The boys and I had a good afternoon of lunch and desserts before heading home to bake cupcakes.   The boys helped wash dishes and get things ready to go.   My middles son gave a great performance of slap stick with “where does this dish go, oops I spilled water on the floor again” shenanigans.  I was none too impressed, but we got through it.

Then my husband and daughter got home.  My husband, seeing that I was swamped in the kitchen made an excellent disappearing act, but not as good as David Copperfield….no Oscar there.   Then finding out that the computer had an issue, it became clear that he could possibly show some sign of Oscar worthy anger soon.    In allowing him to have some time to fix the computer, I took all the kids to help sell cupcakes, this is where it got good.

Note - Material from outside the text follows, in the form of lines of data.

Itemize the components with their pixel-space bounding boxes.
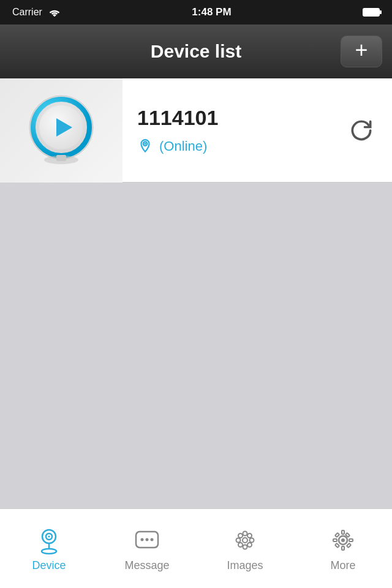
svg-point-23	[247, 543, 252, 547]
svg-point-15	[146, 538, 149, 541]
battery-icon	[363, 8, 380, 17]
nav-title: Device list	[151, 41, 241, 62]
svg-point-24	[247, 533, 252, 538]
svg-rect-28	[342, 530, 344, 534]
add-device-button[interactable]: +	[341, 36, 382, 67]
more-tab-icon	[328, 525, 358, 556]
svg-rect-30	[333, 539, 337, 541]
wifi-icon	[48, 8, 61, 17]
images-tab-icon	[230, 525, 260, 556]
camera-play-icon	[24, 94, 98, 167]
status-time: 1:48 PM	[192, 6, 231, 18]
tab-more[interactable]: More	[294, 509, 392, 588]
refresh-icon	[348, 117, 375, 144]
svg-point-14	[141, 538, 144, 541]
device-card[interactable]: 1114101 (Online)	[0, 78, 392, 183]
svg-rect-31	[349, 539, 353, 541]
message-tab-label: Message	[124, 559, 169, 572]
svg-rect-5	[56, 155, 66, 161]
message-tab-icon	[132, 525, 162, 556]
location-pin-icon	[137, 138, 153, 154]
nav-bar: Device list +	[0, 24, 392, 78]
device-status: (Online)	[137, 138, 328, 154]
svg-point-18	[243, 532, 247, 536]
device-info: 1114101 (Online)	[123, 106, 343, 154]
svg-point-20	[236, 538, 241, 543]
tab-device[interactable]: Device	[0, 509, 98, 588]
images-tab-label: Images	[227, 559, 263, 572]
svg-rect-29	[342, 546, 344, 550]
svg-rect-35	[335, 543, 339, 548]
svg-point-16	[151, 538, 154, 541]
svg-point-7	[144, 143, 146, 145]
device-tab-label: Device	[32, 559, 66, 572]
tab-message[interactable]: Message	[98, 509, 196, 588]
plus-icon: +	[355, 39, 368, 61]
refresh-button[interactable]	[343, 112, 380, 149]
status-left: Carrier	[12, 7, 61, 18]
svg-rect-33	[347, 543, 351, 548]
status-bar: Carrier 1:48 PM	[0, 0, 392, 24]
svg-point-10	[48, 536, 50, 538]
svg-point-11	[42, 549, 56, 554]
svg-point-21	[250, 538, 254, 543]
status-right	[363, 8, 380, 17]
status-text: (Online)	[159, 138, 207, 154]
svg-point-17	[243, 538, 247, 543]
svg-rect-32	[335, 533, 339, 537]
empty-list-area	[0, 183, 392, 551]
tab-images[interactable]: Images	[196, 509, 294, 588]
device-thumbnail	[0, 78, 123, 183]
svg-point-22	[238, 533, 243, 538]
svg-point-27	[341, 538, 345, 542]
device-id: 1114101	[137, 106, 328, 130]
device-list: 1114101 (Online)	[0, 78, 392, 551]
device-tab-icon	[34, 525, 64, 556]
carrier-label: Carrier	[12, 7, 42, 18]
svg-point-25	[238, 543, 243, 547]
svg-point-19	[243, 545, 247, 549]
tab-bar: Device Message	[0, 508, 392, 588]
more-tab-label: More	[330, 559, 355, 572]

My oldest son was irritated with his siblings and started to act out, then felt bad because he thought he messed of the computer and did a short performance of “leave me alone, I don’t want to talk to you”…..we gave him space and he came around, but our daughter gave an almost two hour long performance of “let me cry and whine and carry on about EVERYTHING!”….it was epic and I know she wins the leading actress in a drama Oscar….I really hope that pays off in my future.  She could be a great actress and I hope she remember me when she does!

But, then we got home.  We ate supper as a family.  We calmed down.  We snuggled together.  We laughed.  And I realized again that no matter the struggles and drama, I am immensely blessed!  My children are smart, happy, funny, kind, and healthy.   I will take the drama for all that 🙂

Life is lively!

~Cakes~

Your Characters

Who are the characters in the story of your life?

A roommate I had always talked about the characters in our lives.  The people who are main characters, those who make staring roles and those who make guest appearances.  Those who become part of the plot and those that remain in the back ground.   The good guys, the bad guys and everyone in between.

He is a writer and now that I am writing I see his point more.  We all have our own story.  We have choices about who the main characters of our story are.  We also have choices about our personal character and who we become.   And really, we can remove a character along the way if they no longer fit into our story ( both good and bad).

Who are your main characters?  Who are your guest stars?  Are you making a good story?  If not, start a new chapter and keep on dreaming.

I am making the most of my story; love, adventure, heartache, joy….it is thrilling!